# Row reduced matrix has coefficents

1. Jan 26, 2005

### 3.14159265358979

I just want to confirm these two questions. Thanks in advance.

(1) Describe all solutions of Ax = 0 in parametric vector form, where A is row equivalent to the given matrix.

$$\left(\begin{array}{uvwxyz}1 & 5 & 2 & -6 & 9 & 0 \\0 & 0 & 1 & -7 & 4 & -8\\0 & 0 & 0 & 0 & 0 & 1\\0 & 0 & 0 & 0 & 0 & 0\end{array}\right)$$

There are no solutions because row 3 and 4 contradict eachother. Row 3 implies no solution.
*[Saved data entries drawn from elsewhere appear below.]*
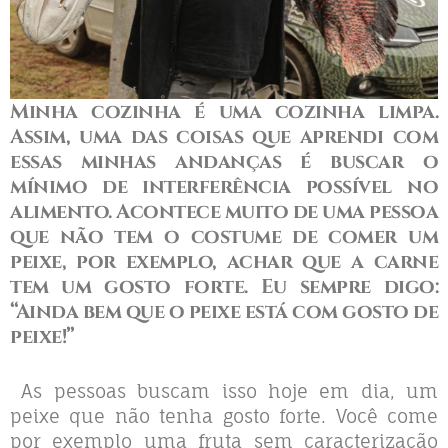
Minha cozinha é uma cozinha limpa.
Assim, uma das coisas que aprendi com
essas minhas andanças é
buscar o
mínimo de interferência possível no
alimento
. Acontece muito de uma pessoa
que
não tem o costume de comer um
peixe, por exemplo, achar que a carne
tem um gosto forte.
Eu sempre digo:
“Ainda bem que o peixe está com gosto de
peixe!”
As pessoas buscam isso hoje em dia, um
peixe que não tenha gosto forte. Você come
por exemplo uma fruta sem caracterização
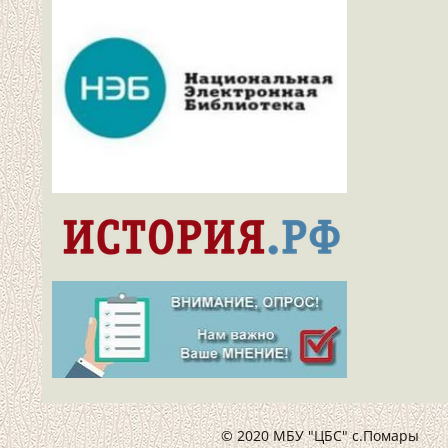
© 2020 МБУ "ЦБС" с.Помары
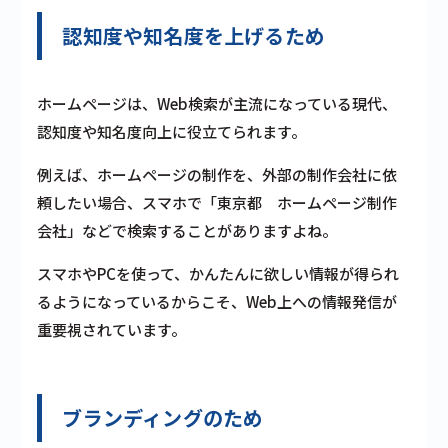
認知度や知名度を上げるため
ホームページは、Web検索が主流になっている現代、
認知度や知名度向上に役立てられます。
例えば、ホームページの制作を、外部の制作会社に依
頼したい場合、スマホで「東京都 ホームページ制作
会社」などで検索することがありますよね。
スマホやPCを使って、かんたんに欲しい情報が得られ
るようになっているからこそ、Web上への情報発信が
重要視されています。
ブランディングのため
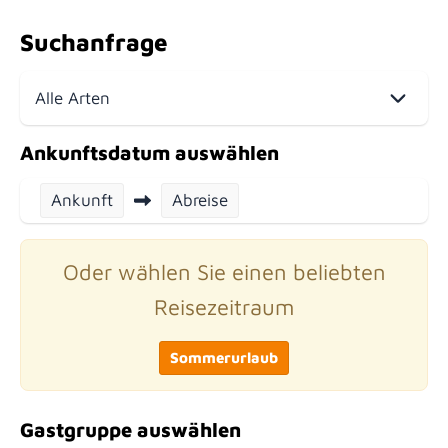
Suchanfrage
Ankunftsdatum auswählen
Ankunft
Abreise
Oder wählen Sie einen beliebten
Reisezeitraum
Sommerurlaub
Gastgruppe auswählen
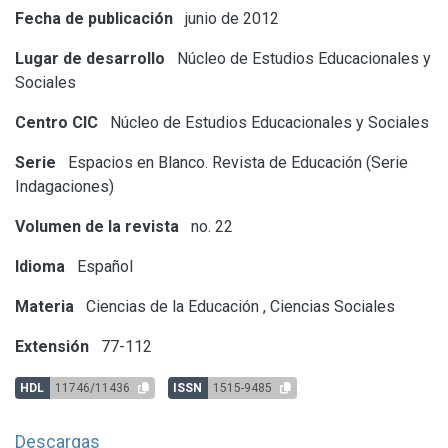
Fecha de publicación
junio de 2012
Lugar de desarrollo
Núcleo de Estudios Educacionales y
Sociales
Centro CIC
Núcleo de Estudios Educacionales y Sociales
Serie
Espacios en Blanco. Revista de Educación (Serie
Indagaciones)
Volumen de la revista
no. 22
Idioma
Español
Materia
Ciencias de la Educación
,
Ciencias Sociales
Extensión
77-112
HDL
11746/11436
ISSN
1515-9485
Descargas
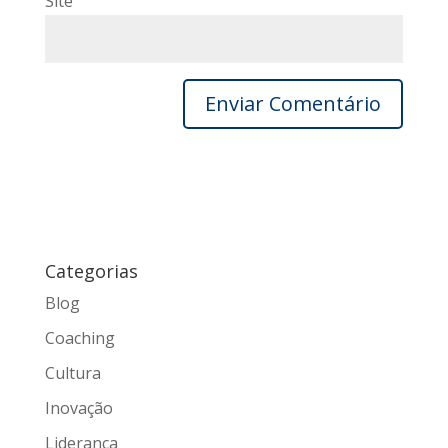
Site
Categorias
Blog
Coaching
Cultura
Inovação
Liderança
(2) Suppose A is a 3x3 matrix and y is a vector in R^{3} such that the equation Ax = y does not have a solution. Does there exist a vector z in R^{3} such that the equation Ax = z has a unique solution?

I said no because if the vector y does not have a solution in R^{3}, then this implies the last row of the row reduced matrix has coefficents that are all zero. Therefore, it either has no solution or an infinite number of solutions.

2. Jan 26, 2005

### matt grime

Rows three and four do not contradict themselves. All it says is that, with the obvious notation x_6=0 from row 3, and, from row 4, that 0=0. Row 4 contradicts nothing. Besides which, x=0 is always a solution, or otherwise you are saying that the kernel is empty, and since it is a nonempty subspace....

3. Jan 29, 2005

### HallsofIvy

Staff Emeritus
Problem 2 is related to the "Fredholm Alternative". The equation Ax= b has a unique solution if A is "non-singular". If A is singular then Ax= b has either no solution or an infinite number of solutions depending on b. In this case, since Ax= y has no solution, it might be (and in fact must be) the case that there exist z such that Ax= z has an infinite number of solutions but there cannot exist z such that Ax= z has a unique solution.